Another student blamed "inclimate weather" for his failure to come to class, admitting that it was a "poultry excuse." A male student who habitually came late and couldn't punctuate correctly had a double-duty excuse: "I don't worry about my punctual errors."
To their credit, students are often frank when it comes to admitting their shortcomings and attitude problems. Like the guy who owned up to doing "halfhazard work." Or the one who admitted that he wasn't smart enough to go to an "Ivory League school." Another lamented not being astute enough to follow the lecture on "Taco Bell's Canon" in music-appreciation class.
Many students have difficulty adjusting to life in dormitories. One complained that his roommate was "from another dementian." Another was irritated by a roommate's habit of using his "toilet trees" without asking. A female student, in describing an argument over her roommate's smelling up their room with cheap perfume, referred to getting in her "two scents' worth."
Some find you can't go home again.
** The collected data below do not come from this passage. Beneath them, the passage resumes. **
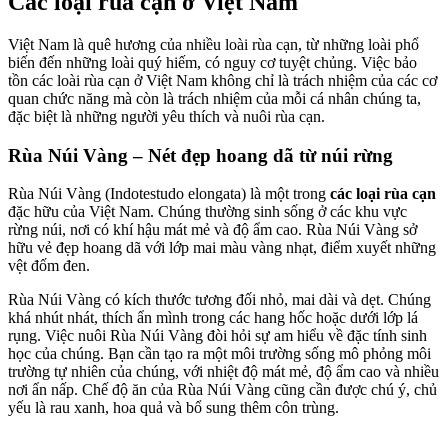
Các loại rùa cạn ở Việt Nam
Việt Nam là quê hương của nhiều loài rùa cạn, từ những loài phổ
biến đến những loài quý hiếm, có nguy cơ tuyệt chủng. Việc bảo
tồn các loài rùa cạn ở Việt Nam không chỉ là trách nhiệm của các cơ
quan chức năng mà còn là trách nhiệm của mỗi cá nhân chúng ta,
đặc biệt là những người yêu thích và nuôi rùa cạn.
Rùa Núi Vàng – Nét đẹp hoang dã từ núi rừng
Rùa Núi Vàng (Indotestudo elongata) là một trong
các loại rùa cạn
đặc hữu của Việt Nam. Chúng thường sinh sống ở các khu vực
rừng núi, nơi có khí hậu mát mẻ và độ ẩm cao. Rùa Núi Vàng sở
hữu vẻ đẹp hoang dã với lớp mai màu vàng nhạt, điểm xuyết những
vệt đốm đen.
Rùa Núi Vàng có kích thước tương đối nhỏ, mai dài và dẹt. Chúng
khá nhút nhát, thích ẩn mình trong các hang hốc hoặc dưới lớp lá
rụng. Việc nuôi Rùa Núi Vàng đòi hỏi sự am hiểu về đặc tính sinh
học của chúng. Bạn cần tạo ra một môi trường sống mô phỏng môi
trường tự nhiên của chúng, với nhiệt độ mát mẻ, độ ẩm cao và nhiều
nơi ẩn nấp. Chế độ ăn của Rùa Núi Vàng cũng cần được chú ý, chủ
yếu là rau xanh, hoa quả và bổ sung thêm côn trùng.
After several weeks at school, one coed returned to her childhood house only to find life there "homedrum."
To be fair, many of the young men and women I encountered over the years are capable of serious thinking on social issues and international affairs. The Iraq War, in what one student called "nomad's land," was very much on their minds. Some were for it, some against it. The most ardent supporter was the guy who described his attitude as "gun-ho." One student lamented that we're becoming a society that "creates its individuals in a lavatory." Another worried that education reform might result in school being in "secession" year round.
When it comes to relationships, it is, in the words of more than one undergraduate, "a doggy-dog world." But I'm sure most of us could sympathize with the girl who said she resented being "taken for granite" by her boyfriend. Some learn the price of intimacy the hard way, like the coed who referred to becoming pregnant on "that fetal night." She might have been better off with the young gentleman who spoke of his policy of keeping relationships "strictly plutonic."
One struggling freshman summed it up for all of us when he wrote, "Life has too much realism." Maybe so, but I don't recommend coping like the guy who referred to getting away from it all by spending the day "sitting on a peer."
Among students' biggest complaints is that they have to write so much in college. In his end-of-semester evaluation, one honest soul complained that "writhing gives me fits." Sad to say, it's not uncommon to hear students remark on how much they look forward to being done with English.
Who knows what language they'll use then?
Mr. Courter recently retired from teaching at Western Illinois University in Macomb, Ill.